Monday, August 25, 2008

Mirrors

Saturday, August 23, 2008

I'm gonna have to alter my viewpoint on Alexandre Aja a little bit. I was convinced that this guy was one of the most promising young directors in the horror genre today. His breakout film, High Tension was 2/3rds of a great slasher movie, exceptionally well shot, that starts to drag after a while and then reaches a stunningly terrible ending that kind of ruins everything that came before it. But, you know, it was clear he had talent and would likely improve. Then he remade Wes Craven's kinda terrible The Hills Have Eyes, and that's one that I think totally fulfilled his potential, and is one of the best slasher movies of this decade. Exciting, disturbing, tense, great looking and with surprisingly solid writing and acting, and deeper themes and symbolism than you might expect in a movie about mutant hillbillies. I was pretty excited to see what he did next.

Turns out what he did next was take a big shit. I honestly hated this movie, I don't think any of it worked for me except perhaps a few isolated moments, and I would have to be feeling pretty generous to even give it that much credit. There is one aspect of it that I did kind of like, the burned down department store set (even though it doesn't make any sense... why are all the walls and ceilings and floors burned, but lots of random pieces of furniture and things like curtains aren't?), so of course hardly any of the movie takes place there after the first 15 minutes or so.

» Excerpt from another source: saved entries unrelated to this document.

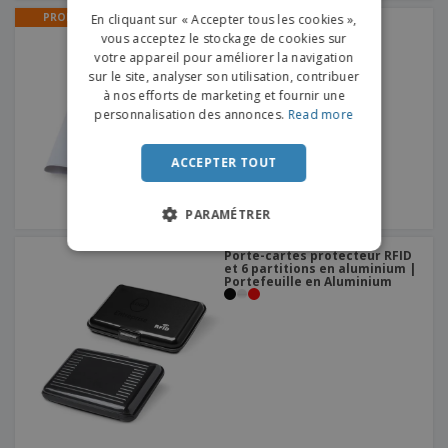
FRENCH
PROMO
En cliquant sur « Accepter tous les cookies »,
Bulletin de vaccination |
vous acceptez le stockage de cookies sur
Couverture de carnet de
DUTCH
vaccination
votre appareil pour améliorer la navigation
sur le site, analyser son utilisation, contribuer
PORTUGUESE
à nos efforts de marketing et fournir une
SPANISH
personnalisation des annonces.
Read more
ITALIAN
ACCEPTER TOUT
PARAMÉTRER
Porte-cartes protecteur RFID
et 6 partitions en aluminium |
Portefeuille en Aluminium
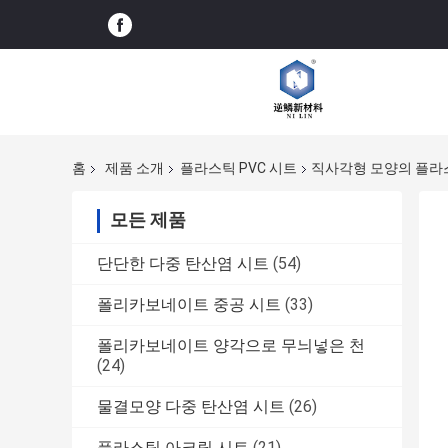
홈
제품 소개
플라스틱 PVC 시트
직사각형 모양의 플라스
모든 제품
단단한 다중 탄산염 시트
(54)
폴리카보네이트 중공 시트
(33)
폴리카보네이트 양각으로 무늬넣은 천
(24)
물결모양 다중 탄산염 시트
(26)
플라스틱 아크릴 시트
(21)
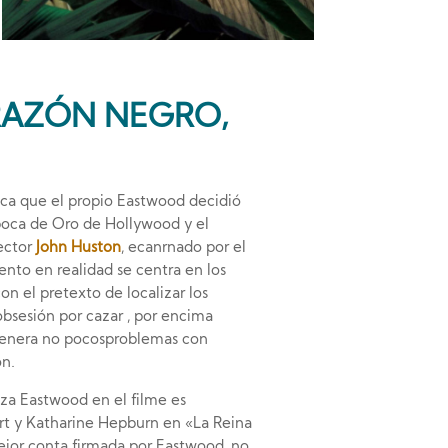
RAZÓN NEGRO,
ica que el propio Eastwood decidió
Época de Oro de Hollywood y el
rector
John Huston
, ecanrnado por el
ento en realidad se centra en los
on el pretexto de localizar los
a obsesión por cazar , por encima
e genera no pocosproblemas con
ón.
iza Eastwood en el filme es
 y Katharine Hepburn en «La Reina
mejor conta firmada por Eastwood, no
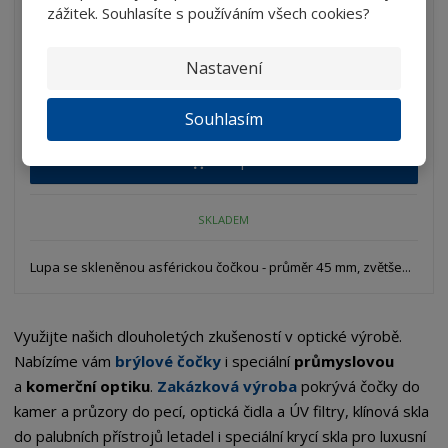
zážitek. Souhlasíte s používáním všech cookies?
Lupa s kovovou rukojetí - LA 45KS-8,0 - ...
Nastavení
877 Kč
Souhlasím
724,79 Kč bez DPH
Koupit
SKLADEM
Lupa se skleněnou asférickou čočkou - průměr 45 mm, zvětše...
Využijte našich dlouholetých zkušeností v optické výrobě.
Nabízíme vám
brýlové čočky
i speciální
průmyslovou
a
komerční optiku
.
Zakázková výroba
pokrývá čočky do
kamer a průzory do pecí, optická čidla a ÚV filtry, klínová skla
do palubních přístrojů letadel i speciální krycí skla pro luxusní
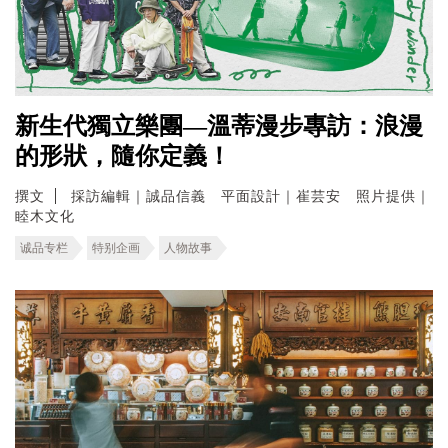
新生代獨立樂團—溫蒂漫步專訪：浪漫
的形狀，隨你定義！
撰文
採訪編輯｜誠品信義 平面設計｜崔芸安 照片提供｜
睦木文化
诚品专栏
特别企画
人物故事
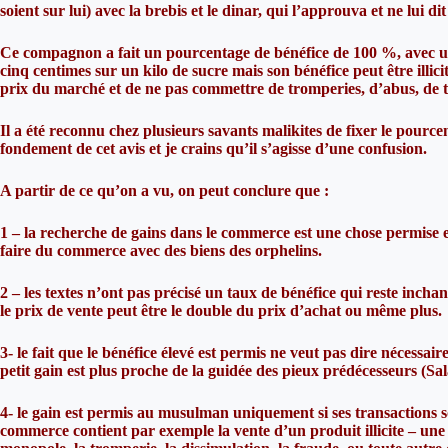
soient sur lui) avec la brebis et le dinar, qui l’approuva et ne lui dit
Ce compagnon a fait un pourcentage de bénéfice de 100 %, avec un
cinq centimes sur un kilo de sucre mais son bénéfice peut être illici
prix du marché et de ne pas commettre de tromperies, d’abus, de tr
Il a été reconnu chez plusieurs savants malikites de fixer le pource
fondement de cet avis et je crains qu’il s’agisse d’une confusion.
A partir de ce qu’on a vu, on peut conclure que :
1 – la recherche de gains dans le commerce est une chose permise e
faire du commerce avec des biens des orphelins.
2 – les textes n’ont pas précisé un taux de bénéfice qui reste inch
le prix de vente peut être le double du prix d’achat ou même plus.
3- le fait que le bénéfice élevé est permis ne veut pas dire nécessair
petit gain est plus proche de la guidée des pieux prédécesseurs (Sala
4- le gain est permis au musulman uniquement si ses transactions sont
commerce contient par exemple la vente d’un produit illicite – une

The movie has a stupid premise, and executes it in my least favorite way possible. Which is to say, it's another ghost movie where the supernatural evil force can essentially do anything it wants, no rules are established, so all the "scary" stuff seems arbitrary.

I'm not gonna call Aja a sellout just yet (even though this movie is another American studio remake of a recent Asian horror flick) because his last film was a remake and it was pretty good. But even with some fairly graphic violence, this movie feels kind of like a ball-less mainstream horror movie without much of an original identity. Aja's next movie is Pirana 3-D, and although I bet I'll go see it, I'm not feeling very excited. It just seems like another step on the path to him becoming a generic, hired-gun sorta director.

1 comment:

Shenan said...

do they normally have 24-7 guarded supervision of abandoned/burned down buildings? that was a point that confused me.